Do people really believe that he spends his time sticking pins into effigies of the NUT leadership?

overthemill · 20/08/2012 22:55

humphrey, of course not. However, as he is not a teacher or education professional/researcher he doesn't know his stuff and from time to time he is obviously poorly briefed. He strikes me as a well meaning member of government who doesn't quite understand the intricacies of what he suggests. It is my belief that one should evidence what you say, not find evidence for what you have said and certainly not adopt a policy on the hoof approach which is apparent what many Coalition ministers are apt to do.
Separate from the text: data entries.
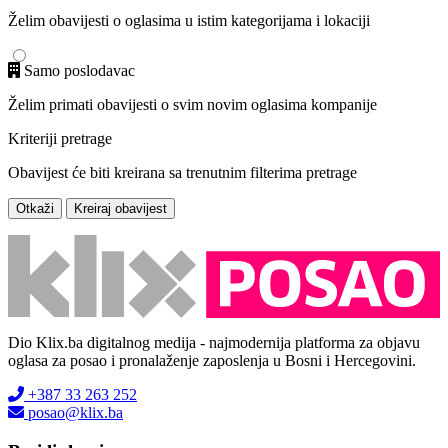
Želim obavijesti o oglasima u istim kategorijama i lokaciji
Samo poslodavac
Želim primati obavijesti o svim novim oglasima kompanije
Kriteriji pretrage
Obavijest će biti kreirana sa trenutnim filterima pretrage
Otkaži
Kreiraj obavijest
Dio Klix.ba digitalnog medija - najmodernija platforma za objavu
oglasa za posao i pronalaženje zaposlenja u Bosni i Hercegovini.
+387 33 263 252
posao@klix.ba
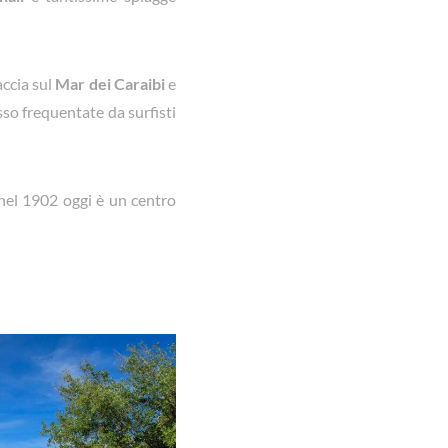
accia sul
Mar dei Caraibi
e
sso frequentate da surfisti
a nel 1902 oggi è un centro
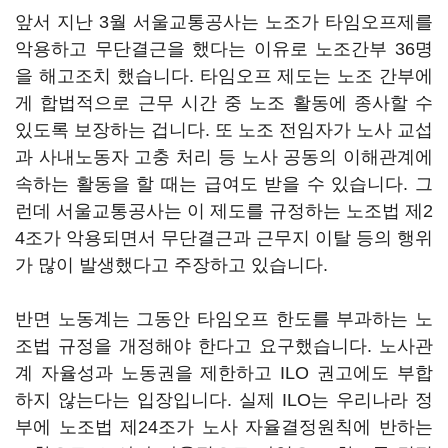
앞서 지난 3월 서울교통공사는 노조가 타임오프제를
악용하고 무단결근을 했다는 이유로 노조간부 36명
을 해고조치 했습니다. 타임오프 제도는 노조 간부에
게 합법적으로 근무 시간 중 노조 활동에 종사할 수
있도록 보장하는 겁니다. 또 노조 전임자가 노사 교섭
과 사내노동자 고충 처리 등 노사 공동의 이해관계에
속하는 활동을 할 때는 급여도 받을 수 있습니다. 그
런데 서울교통공사는 이 제도를 규정하는 노조법 제2
4조가 악용되면서 무단결근과 근무지 이탈 등의 행위
가 많이 발생했다고 주장하고 있습니다.
반면 노동계는 그동안 타임오프 한도를 부과하는 노
조법 규정을 개정해야 한다고 요구했습니다. 노사관
계 자율성과 노동권을 제한하고 ILO 권고에도 부합
하지 않는다는 입장입니다. 실제 ILO는 우리나라 정
부에 노조법 제24조가 노사 자율결정원칙에 반하는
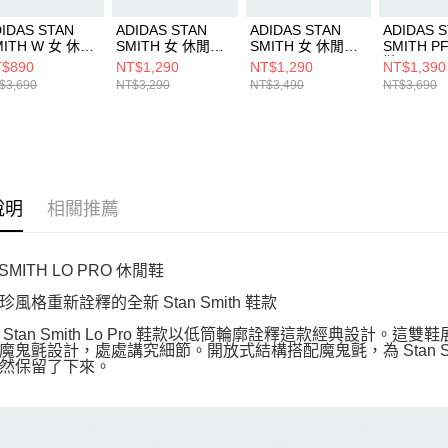
IDAS STAN
ADIDAS STAN
ADIDAS STAN
ADIDAS 
MITH W 女 休閒
SMITH 女 休閒鞋
SMITH 女 休閒鞋
SMITH P
IE9647
ID5781
IF6994
鞋 IE0451
$890
NT$1,290
NT$1,290
NT$1,390
$3,690
NT$3,290
NT$3,490
NT$3,690
說明
相關推薦
 SMITH LO PRO 休閒鞋
風格重新詮釋的全新 Stan Smith 鞋款
das Stan Smith Lo Pro 鞋款以低筒輪廓詮釋這款經典設
魔鬼氈設計，處處講究細節。開放式結構搭配魔鬼氈，為 Stan 
然保留了下來。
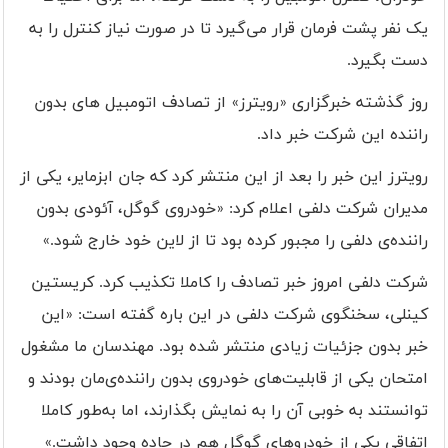
یک نفر پشت فرمان قرار می‌گیرد تا در صورت نیاز کنترل را به
دست بگیرد
.
روز گذشته خبرگزاری «رویترز» از تصادف اتومبیل های بدون
راننده این شرکت خبر داد.
رویترز این خبر را بعد از این منتشر کرد که جان ابزمایر، یکی از
مدیران شرکت دلفی اعلام کرد: «خودروی گوگل، آئودی بدون
راننده‌ی دلفی را مجبور کرده بود تا از لاین خود خارج شود.»
شرکت دلفی امروز خبر تصادف را کاملا تکذیب کرد. کریستین
کینلی، سخنگوی شرکت دلفی در این باره گفته است: «این
خبر بدون جزئیات زیادی منتشر شده بود. مهندسان ما مشغول
امتحان یکی از قابلیت‌های خودروی بدون راننده‌ی‌مان بودند و
توانستند به خوبی آن را به نمایش بگذارند، اما به‌طور کاملا
اتفاقی یکی از خودروهای گوگل هم در جاده وجود داشت
.
»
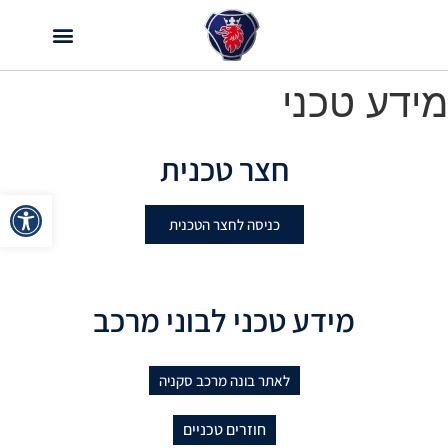
מידע טכני
חצר טכנית
פתח
כניסה לחצר הטכנית
מידע טכני לבוני מרכב
לאתר בונה מרכב סקניה
חוזרים טכניים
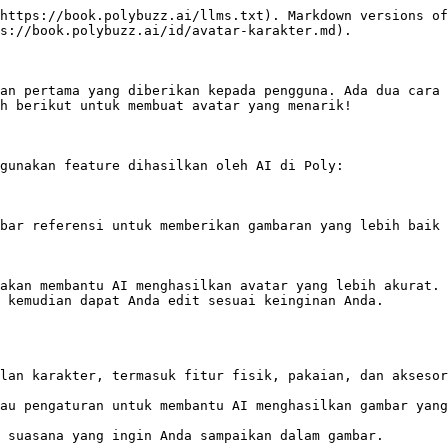
https://book.polybuzz.ai/llms.txt). Markdown versions of
s://book.polybuzz.ai/id/avatar-karakter.md).

an pertama yang diberikan kepada pengguna. Ada dua cara 
h berikut untuk membuat avatar yang menarik!

gunakan feature dihasilkan oleh AI di Poly:

bar referensi untuk memberikan gambaran yang lebih baik 
akan membantu AI menghasilkan avatar yang lebih akurat. 
 kemudian dapat Anda edit sesuai keinginan Anda.

lan karakter, termasuk fitur fisik, pakaian, dan aksesor
au pengaturan untuk membantu AI menghasilkan gambar yang
 suasana yang ingin Anda sampaikan dalam gambar.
fwiw, i have no objection to an evidence based approach to a discussion between educationalists and policy makers about what best serves children. And I speak as a former Whitehall civil servant briefing ministers and writing policy who retrained in education! (and i've also been a politician...)

ComeIntoTheGardenMaud · 20/08/2012 22:57

Quite, noblegiraffe. I'm not advocating pointless Roman stunts; it just seems to be that there may be circumstances where dealing with numbers in Roman form might indeed help improve numeracy.

cornybootseeker · 20/08/2012 22:58

He's not an education professional. He shouldn't be tampering with the curriculum at all himself.